Это «зрение ума» есть, конечно, то же самое, что «умозрение» Парменида. Киреевский считал, что Запад утратил к нему способность, а Русь её сохранила и должна сохранять впредь для всего человечества, ибо больше некому. В этом – её будущее, её общемировая миссия. Он писал: «В истории одно государство всегда было столицею других, было сердцем, из которого выходит и куда возвращается вся кровь, все жизненные силы просвещённых народов. Англия и Германия находятся теперь на вершине европейского просвещения, но их внутренняя жизнь уже окончила своё развитие, состарилась и получила ту односторонность зрелости, которая делает их образованность исключительно им одним приличною».

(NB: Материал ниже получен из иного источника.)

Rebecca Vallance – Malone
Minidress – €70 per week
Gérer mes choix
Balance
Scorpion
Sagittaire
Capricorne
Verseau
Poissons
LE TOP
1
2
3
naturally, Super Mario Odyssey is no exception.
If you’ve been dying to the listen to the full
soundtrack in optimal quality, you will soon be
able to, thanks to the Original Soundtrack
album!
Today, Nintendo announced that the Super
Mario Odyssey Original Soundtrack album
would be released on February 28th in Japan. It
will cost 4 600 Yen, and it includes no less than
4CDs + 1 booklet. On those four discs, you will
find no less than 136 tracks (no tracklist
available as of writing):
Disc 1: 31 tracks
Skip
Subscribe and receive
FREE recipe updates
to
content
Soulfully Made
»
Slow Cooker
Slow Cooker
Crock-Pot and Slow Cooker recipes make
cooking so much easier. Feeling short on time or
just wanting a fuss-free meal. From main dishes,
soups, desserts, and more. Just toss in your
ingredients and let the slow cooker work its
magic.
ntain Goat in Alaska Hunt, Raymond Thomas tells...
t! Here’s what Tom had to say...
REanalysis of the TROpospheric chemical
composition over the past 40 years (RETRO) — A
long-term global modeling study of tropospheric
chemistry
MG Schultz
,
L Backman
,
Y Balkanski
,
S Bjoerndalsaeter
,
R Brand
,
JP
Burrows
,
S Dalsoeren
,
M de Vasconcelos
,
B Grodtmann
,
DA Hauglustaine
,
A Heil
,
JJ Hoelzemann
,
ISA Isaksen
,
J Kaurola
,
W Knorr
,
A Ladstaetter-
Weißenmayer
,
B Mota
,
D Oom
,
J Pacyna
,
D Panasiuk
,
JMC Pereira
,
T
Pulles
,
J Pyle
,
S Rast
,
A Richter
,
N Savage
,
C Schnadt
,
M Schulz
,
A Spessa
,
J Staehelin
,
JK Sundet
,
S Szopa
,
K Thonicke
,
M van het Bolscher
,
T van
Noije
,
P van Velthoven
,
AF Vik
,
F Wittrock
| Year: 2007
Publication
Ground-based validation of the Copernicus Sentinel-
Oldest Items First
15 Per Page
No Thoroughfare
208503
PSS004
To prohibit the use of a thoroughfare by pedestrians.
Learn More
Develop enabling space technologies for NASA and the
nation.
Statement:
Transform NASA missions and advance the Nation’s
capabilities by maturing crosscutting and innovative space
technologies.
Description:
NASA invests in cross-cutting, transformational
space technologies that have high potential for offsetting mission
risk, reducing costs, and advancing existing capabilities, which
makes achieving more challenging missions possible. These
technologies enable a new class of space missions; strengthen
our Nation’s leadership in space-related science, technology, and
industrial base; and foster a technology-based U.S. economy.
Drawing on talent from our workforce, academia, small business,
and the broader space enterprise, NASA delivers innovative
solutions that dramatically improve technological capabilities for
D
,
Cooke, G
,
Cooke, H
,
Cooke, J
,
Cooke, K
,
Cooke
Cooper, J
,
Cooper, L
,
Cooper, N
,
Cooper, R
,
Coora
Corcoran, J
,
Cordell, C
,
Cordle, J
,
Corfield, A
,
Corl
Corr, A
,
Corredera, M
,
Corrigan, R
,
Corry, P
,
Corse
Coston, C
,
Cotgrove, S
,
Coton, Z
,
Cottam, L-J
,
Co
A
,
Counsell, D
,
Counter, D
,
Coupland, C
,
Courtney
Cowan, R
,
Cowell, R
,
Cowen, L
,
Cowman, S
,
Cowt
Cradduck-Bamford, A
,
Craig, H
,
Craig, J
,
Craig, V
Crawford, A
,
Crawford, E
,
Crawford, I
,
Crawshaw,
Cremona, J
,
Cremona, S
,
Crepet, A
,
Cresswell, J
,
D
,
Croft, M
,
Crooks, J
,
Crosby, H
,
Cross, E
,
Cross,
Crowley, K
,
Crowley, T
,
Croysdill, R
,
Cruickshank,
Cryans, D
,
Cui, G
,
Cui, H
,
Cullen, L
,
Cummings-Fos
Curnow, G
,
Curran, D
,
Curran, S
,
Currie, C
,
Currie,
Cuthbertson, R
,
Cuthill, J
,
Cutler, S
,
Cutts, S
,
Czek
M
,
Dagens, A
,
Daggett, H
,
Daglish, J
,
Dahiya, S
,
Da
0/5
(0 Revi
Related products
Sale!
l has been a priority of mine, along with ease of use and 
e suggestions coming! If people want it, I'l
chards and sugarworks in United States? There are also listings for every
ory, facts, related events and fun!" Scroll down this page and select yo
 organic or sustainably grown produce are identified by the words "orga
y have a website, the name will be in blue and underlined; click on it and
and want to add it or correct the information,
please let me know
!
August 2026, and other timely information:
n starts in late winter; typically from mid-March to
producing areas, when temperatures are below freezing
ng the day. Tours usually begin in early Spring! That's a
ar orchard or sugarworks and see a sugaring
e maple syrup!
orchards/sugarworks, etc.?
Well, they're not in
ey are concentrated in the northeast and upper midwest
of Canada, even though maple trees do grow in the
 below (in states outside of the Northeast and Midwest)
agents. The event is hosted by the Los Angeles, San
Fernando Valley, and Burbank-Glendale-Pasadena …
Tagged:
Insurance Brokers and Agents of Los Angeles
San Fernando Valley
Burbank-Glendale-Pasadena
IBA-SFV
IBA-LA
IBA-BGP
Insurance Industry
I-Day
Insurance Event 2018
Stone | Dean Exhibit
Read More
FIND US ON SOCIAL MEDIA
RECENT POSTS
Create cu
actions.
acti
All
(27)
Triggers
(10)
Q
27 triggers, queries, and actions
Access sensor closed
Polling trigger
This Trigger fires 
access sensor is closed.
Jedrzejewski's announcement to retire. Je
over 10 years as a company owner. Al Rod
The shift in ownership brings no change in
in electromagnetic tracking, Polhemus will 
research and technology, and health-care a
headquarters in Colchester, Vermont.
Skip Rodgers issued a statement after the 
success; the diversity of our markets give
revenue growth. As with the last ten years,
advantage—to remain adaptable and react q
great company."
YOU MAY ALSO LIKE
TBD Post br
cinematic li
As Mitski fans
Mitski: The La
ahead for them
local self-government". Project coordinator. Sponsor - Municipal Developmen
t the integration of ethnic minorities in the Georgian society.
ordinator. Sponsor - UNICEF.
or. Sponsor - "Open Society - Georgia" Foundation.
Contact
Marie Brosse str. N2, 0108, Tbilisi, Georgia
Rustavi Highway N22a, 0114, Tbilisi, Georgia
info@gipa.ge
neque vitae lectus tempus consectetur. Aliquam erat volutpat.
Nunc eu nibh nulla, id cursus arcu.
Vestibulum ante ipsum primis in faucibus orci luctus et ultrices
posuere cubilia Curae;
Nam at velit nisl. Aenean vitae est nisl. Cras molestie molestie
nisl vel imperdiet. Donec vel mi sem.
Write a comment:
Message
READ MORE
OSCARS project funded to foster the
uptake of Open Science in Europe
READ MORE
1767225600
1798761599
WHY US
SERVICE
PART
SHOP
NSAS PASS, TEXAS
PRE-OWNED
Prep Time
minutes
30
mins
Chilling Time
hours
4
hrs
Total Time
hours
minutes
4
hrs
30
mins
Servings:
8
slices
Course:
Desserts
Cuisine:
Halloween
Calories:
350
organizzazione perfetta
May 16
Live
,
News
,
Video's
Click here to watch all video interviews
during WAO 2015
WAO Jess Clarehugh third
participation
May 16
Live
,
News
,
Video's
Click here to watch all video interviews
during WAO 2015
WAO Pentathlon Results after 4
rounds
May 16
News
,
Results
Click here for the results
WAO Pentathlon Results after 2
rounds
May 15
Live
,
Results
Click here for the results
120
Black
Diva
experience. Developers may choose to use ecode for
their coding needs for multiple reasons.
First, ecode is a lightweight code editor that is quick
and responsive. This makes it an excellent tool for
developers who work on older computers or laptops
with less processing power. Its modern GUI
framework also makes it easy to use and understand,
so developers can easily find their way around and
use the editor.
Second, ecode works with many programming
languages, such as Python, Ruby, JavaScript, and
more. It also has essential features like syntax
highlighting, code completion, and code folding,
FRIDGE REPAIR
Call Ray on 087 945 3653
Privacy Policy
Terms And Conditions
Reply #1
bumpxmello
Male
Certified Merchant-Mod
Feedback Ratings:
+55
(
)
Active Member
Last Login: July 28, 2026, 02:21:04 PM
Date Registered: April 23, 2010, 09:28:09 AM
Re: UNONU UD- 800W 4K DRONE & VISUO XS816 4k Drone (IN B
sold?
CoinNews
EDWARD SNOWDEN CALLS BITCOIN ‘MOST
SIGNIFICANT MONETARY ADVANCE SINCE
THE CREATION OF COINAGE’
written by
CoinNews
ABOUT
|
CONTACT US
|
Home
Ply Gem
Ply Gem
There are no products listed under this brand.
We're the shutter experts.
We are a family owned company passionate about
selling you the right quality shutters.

При всей точности своих наблюдений и выводов, Киреевский говорил о «корне умозрения» достаточно абстрактно. Что представляет собой этот корень, разъяснил Хомяков. Это – православная вера, неповреждённое учение Христа и его носительница – Церковь. Только войдя в ограду Церкви, человек прозревает и умом, и всеми своими чувствами. Эту мысль Хомяков сформулировал с необыкновенной ясностью и краткостью:

«Ты понимаешь Писание, во сколько хранишь предание и во сколько творишь дела, угодные мудрости, в тебе живущей. Но мудрость, живущая в тебе, есть тебе данная лично, но тебе, как человеку Церкви, и дана тебе отчасти, не уничтожая совершенно твою личную ложь; дана же Церкви в полноте истины и без примеси лжи. Поэтому не суди Церкви и повинуйся ей, чтобы не отнялась у тебя мудрость».

Таким образом, Хомяков был убеждён, что подлинной мудростью, в том числе мудростью общественного жизнеустроения и исторического поведения, обладает только истинно христианский, то есть православный народ. Какие именно черты выработало православие у русского народа – об этом прекрасно сказал Константин Аксаков:

«Русский народ государствовать не хочет. Он хочет оставить для себя свою не политическую, свою внутреннюю общественную жизнь, свои обычаи, свой быт – жизнь мирную духа… Не ища свободы политической, он ищет свободы нравственной, свободы духа, свободы общественной – народной жизни внутри себя… Как единственный, может быть, на земле народ христианский (в истинном смысле слова), он помнит слова Христа: “Воздавайте кесарево кесареви, и Божие Богови” и другие слова Христа: “Царство Моё не от мира сего”; и потому, предоставив государству царство от мира сего, как народ христианский, избирает для себя иной путь, путь к внутренней свободе и духу, к Царству Христову: “Царство Божие внутрь вас есть”».

Суть механизма воцерковления, которому придавал такое большое значение Хомяков, метафизически раскрывал Самарин:

«Сердцевина понятия о Боге заключает в себе непосредственное ощущение Его действия на каждого человека – начальная форма и предпосылка дальнейшего откровения».

Новаторская идея «старших» славянофилов о законности и необходимости многополярного мира на многие десятилетия оставалась одной из основных тем русской философии. Встретив яростное сопротивление со стороны западной цивилизации, эта идея стала общепризнанной лишь совсем недавно.